On the other hand, in a stock acquisition, the DME operation remains with the same corporation (the entity whose stock is sold) and the PTAN remains attached to the same tax ID number. There is no break in billing and the purchaser does not experience a cash flow interruption. Normally, following a stock purchase, the numbers, licenses and insurance contracts of the selling supplier will remain in place. Before and after closing, the supplier will need to submit change of ownership (“CHOW”) notifications to agencies and commercial insurers. If the selling supplier engaged in prior activities that result in an overpayment or a recoupment demand or in an allegation of fraud, then the corporation that is purchased remains liable for the prior activities.
Steps to Bring an Acquisition to Fruition
The purchaser and seller will initially execute a confidentiality/non-disclosure agreement. This will allow the seller to forward financial and other confidential data to the purchaser so that the purchaser can make a preliminary determination as to whether it wishes to follow through with the acquisition. Once the purchaser decides that it wishes to follow through with the acquisition, the parties will sign a (mostly) non-binding letter of intent. Normally, when executing the letter of intent, the purchaser and the seller will have decided whether the acquisition is an asset acquisition or a stock acquisition.
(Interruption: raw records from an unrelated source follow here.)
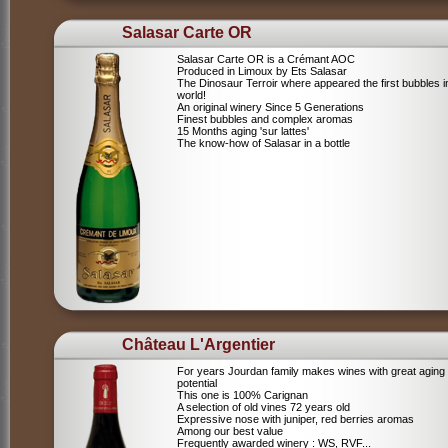
Salasar Carte OR
Salasar Carte OR is a Crémant AOC
Produced in Limoux by Ets Salasar
The Dinosaur Terroir where appeared the first bubbles i
world!
An original winery Since 5 Generations
Finest bubbles and complex aromas
15 Months aging 'sur lattes'
The know-how of Salasar in a bottle
Château L'Argentier
For years Jourdan family makes wines with great aging
potential
This one is 100% Carignan
A selection of old vines 72 years old
Expressive nose with juniper, red berries aromas
Among our best value
Frequently awarded winery : WS, RVF...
Between the time of execution of the letter of intent and the time of execution of the definitive agreement, the purchaser will conduct due diligence. Financial Due Diligence entails the review of bank statements, cash flow statements, tax returns, and financial statements. Corporate Due Diligence entails reviewing documents to confirm that the seller is a legal entity in good standing. Regulatory Due Diligence entails reviewing documents to confirm that the seller is compliant with health care statutes and regulations.
The seller and purchaser will then execute the definitive agreement (i.e., Asset Purchase Agreement or Stock Purchase Agreement) and related closing documents. The purchaser will desire to pay a portion of the purchase price after closing. The definitive agreement will give the purchaser the right to offset against the “held back” portion of the purchase price in the event the purchaser sustains post-closing damages because of misrepresentations made by the seller prior to closing. On the other hand, the seller will desire to be paid as much of the purchase price as possible at closing.
At closing, the parties will execute the appropriate documents necessary to transfer assets or assign stock, assign leases or sublet premises, assign contracts and other documents necessary to transfer the business. Prior to closing, the purchaser will ascertain which employees of the seller that the purchaser wishes to retain. As a condition of closing, the purchaser may require that the principals of the seller remain as employees, for a period of time, of the purchaser (asset sale) or the acquired company (stock sale). As a condition of their employment, the principals of the seller can introduce the purchaser and the purchaser’s management and employees to key referral sources. Principals of the seller will likely need to execute reasonable non-compete/non-disclosure agreements.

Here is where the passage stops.